• [Problem description] Within the entries below, find the lines that hold "Carlidea" and report only how many there are.

------------------------------

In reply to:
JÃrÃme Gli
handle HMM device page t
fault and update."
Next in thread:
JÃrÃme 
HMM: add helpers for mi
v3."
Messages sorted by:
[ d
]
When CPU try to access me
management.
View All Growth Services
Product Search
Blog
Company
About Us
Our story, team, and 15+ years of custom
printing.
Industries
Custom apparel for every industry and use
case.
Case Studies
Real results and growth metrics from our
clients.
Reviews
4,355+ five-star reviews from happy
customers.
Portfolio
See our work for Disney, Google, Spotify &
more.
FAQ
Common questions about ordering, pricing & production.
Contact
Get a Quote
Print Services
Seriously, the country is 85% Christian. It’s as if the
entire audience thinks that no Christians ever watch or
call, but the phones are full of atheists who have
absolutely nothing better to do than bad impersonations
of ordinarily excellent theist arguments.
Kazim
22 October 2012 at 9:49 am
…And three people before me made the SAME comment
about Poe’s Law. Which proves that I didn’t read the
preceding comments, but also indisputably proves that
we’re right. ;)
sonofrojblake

------------------------------

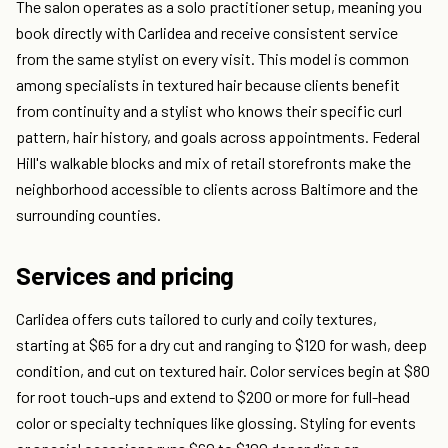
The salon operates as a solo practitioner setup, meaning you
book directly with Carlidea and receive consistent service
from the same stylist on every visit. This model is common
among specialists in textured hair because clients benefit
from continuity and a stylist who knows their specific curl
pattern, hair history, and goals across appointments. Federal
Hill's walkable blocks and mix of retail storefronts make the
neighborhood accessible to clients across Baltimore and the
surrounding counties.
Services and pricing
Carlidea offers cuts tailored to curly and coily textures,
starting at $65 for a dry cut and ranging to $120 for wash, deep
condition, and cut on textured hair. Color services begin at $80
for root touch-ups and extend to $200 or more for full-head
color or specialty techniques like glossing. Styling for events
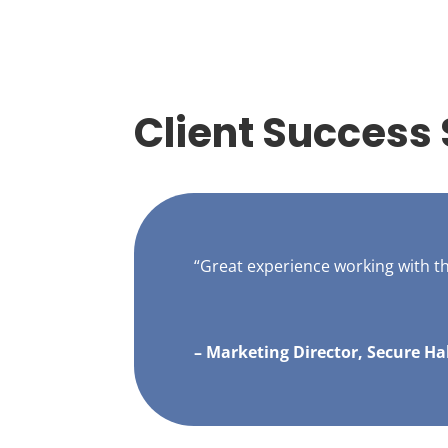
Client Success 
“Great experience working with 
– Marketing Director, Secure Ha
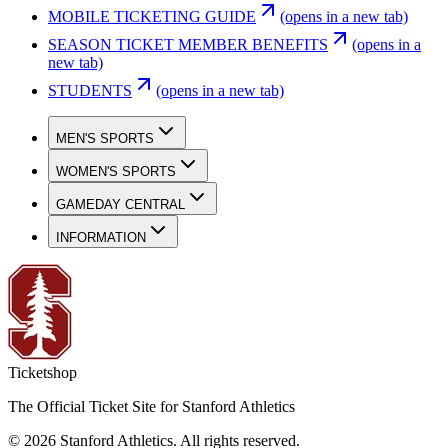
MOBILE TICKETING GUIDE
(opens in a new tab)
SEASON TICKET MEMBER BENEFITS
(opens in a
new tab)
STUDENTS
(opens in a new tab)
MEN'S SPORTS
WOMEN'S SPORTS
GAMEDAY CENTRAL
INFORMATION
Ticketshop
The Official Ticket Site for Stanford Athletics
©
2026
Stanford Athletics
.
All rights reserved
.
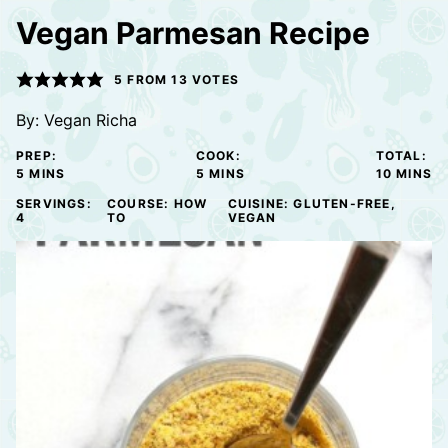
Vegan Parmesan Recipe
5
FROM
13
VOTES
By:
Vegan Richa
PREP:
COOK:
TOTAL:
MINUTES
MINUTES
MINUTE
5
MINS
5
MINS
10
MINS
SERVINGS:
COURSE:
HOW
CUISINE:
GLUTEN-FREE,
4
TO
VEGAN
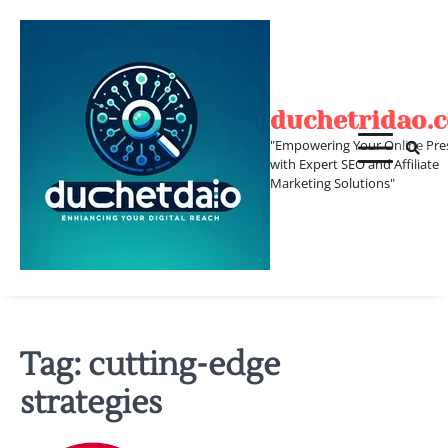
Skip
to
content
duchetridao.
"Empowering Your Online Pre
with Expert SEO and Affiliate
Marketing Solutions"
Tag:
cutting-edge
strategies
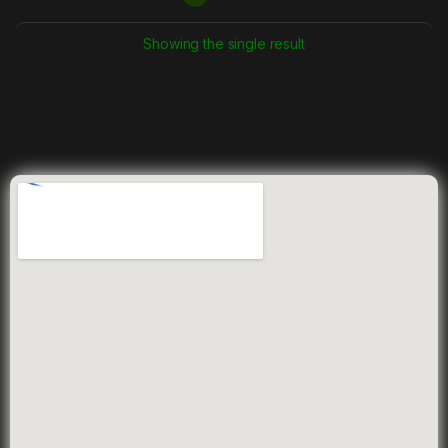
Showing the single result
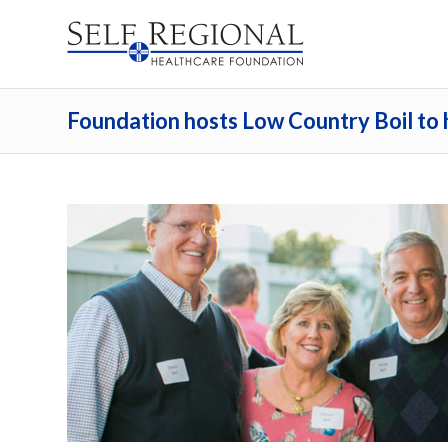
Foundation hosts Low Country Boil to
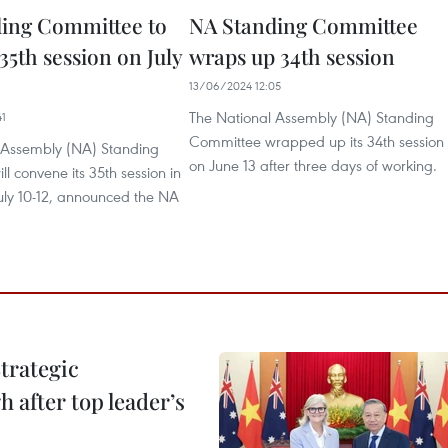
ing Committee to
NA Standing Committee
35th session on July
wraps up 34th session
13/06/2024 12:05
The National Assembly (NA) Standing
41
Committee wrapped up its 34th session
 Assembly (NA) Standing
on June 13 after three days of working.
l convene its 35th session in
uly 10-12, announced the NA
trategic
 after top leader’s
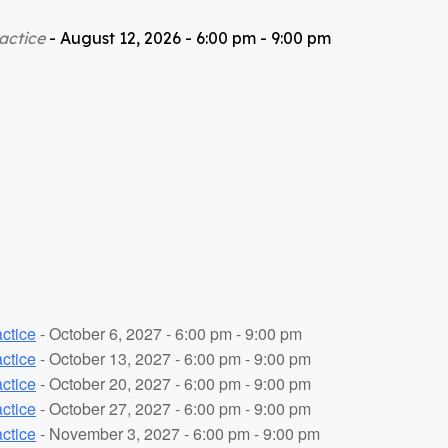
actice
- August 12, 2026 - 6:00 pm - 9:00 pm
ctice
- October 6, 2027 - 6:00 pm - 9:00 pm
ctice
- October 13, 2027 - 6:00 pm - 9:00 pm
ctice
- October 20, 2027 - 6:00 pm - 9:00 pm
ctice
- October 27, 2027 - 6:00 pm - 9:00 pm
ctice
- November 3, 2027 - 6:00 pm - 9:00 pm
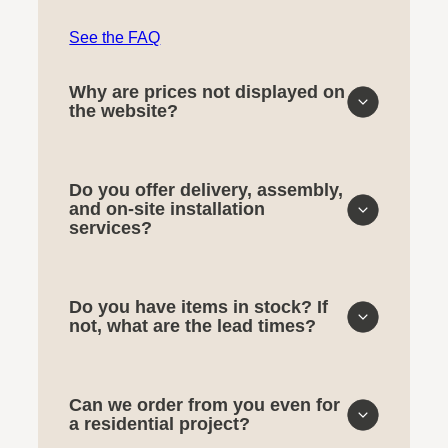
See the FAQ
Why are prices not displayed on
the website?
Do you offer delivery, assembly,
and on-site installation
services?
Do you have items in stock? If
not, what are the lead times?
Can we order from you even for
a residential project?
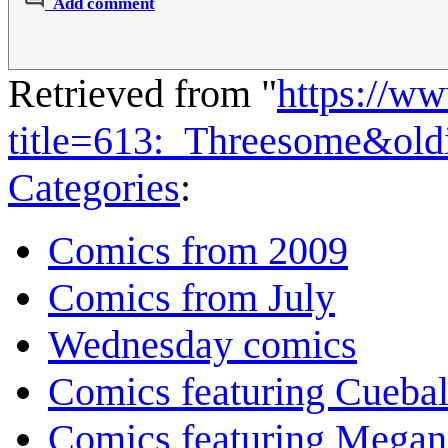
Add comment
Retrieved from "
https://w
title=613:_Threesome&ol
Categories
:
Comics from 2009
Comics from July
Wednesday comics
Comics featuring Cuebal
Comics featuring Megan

------------------------------

• [Task answer] 2